Who owns the news consumer: Social media platforms or publishers?
The first round of PnP research.
THE RELATIONSHIP between news organizations and platform companies has become far closer far more quickly than anyone predicted. The increasing influence of a handful of West Coast companies is shaping every aspect of news production, distribution, and monetization.
In the past 18 months, companies including Facebook, Apple, Twitter, Snapchat, and Google have moved from having an arm’s length relationship with journalism to being dominant forces in the news ecosystem. By encouraging news publishers to post directly onto new channels, such as Facebook Instant Articles and Snapchat Discover, tech companies are now actively involved in every aspect of journalism.

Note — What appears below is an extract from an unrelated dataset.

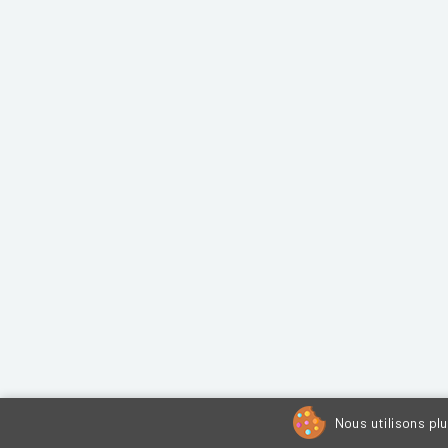
Nous utilisons pl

At the Tow Center for Digital Journalism at Columbia Journalism School, we have conducted the first research aimed at evaluating how newsrooms are adapting to the rising influence of technology companies. We found that some platforms are becoming publishers, either by design or by default.
Publishers, meanwhile, are experiencing a more rapid than expected shift in distribution towards platforms. In the research, newsroom personnel at every level expressed anxiety about loss of control over the destination of stories, the power of their brand, and their outlets’ relationship with the viewer or reader.
Many acknowledged that technology companies are, for some newsrooms, a potential lifeline. Individuals within news organizations felt they lacked the resources or expertise to create the level of innovation and access to new audiences that social media and platform companies offer.
But there are critical issues of democratic and civic concern that have little visibility or priority, either within news organizations or platforms.
We found that:
- Publishers are posting an ever-increasing volume of stories directly to many different platforms, but with little insight as yet into what the long term effects might be.
- Some platforms and publishers have a very close relationship, with some platforms providing equipment or financial incentives to publishers that use their tools. At least one platform even requires publishers to pay it a percentage of ad revenue in exchange for using the platform.
- Scale matters. Some smaller and local newsrooms feel left out, whilst the larger or “more digital” publishers that have the closest relationships with platforms dominate attention.
- Publishers’ anxieties include a lack of data, loss of control, the uncertainty of financial return, and the potential obscurity of their brand in a distributed environment.
- The question of who owns the user highlights the biggest tension at the heart of the relationship between publishers and platforms. Is a reader of The New York Times on Facebook a New York Times reader, or a Facebook user reading the New York Times?
- Civic and democratic issues not prioritised by either publishers or platforms include archiving distributed journalism, transparency in algorithmic distribution, concentration of power, and availability of data.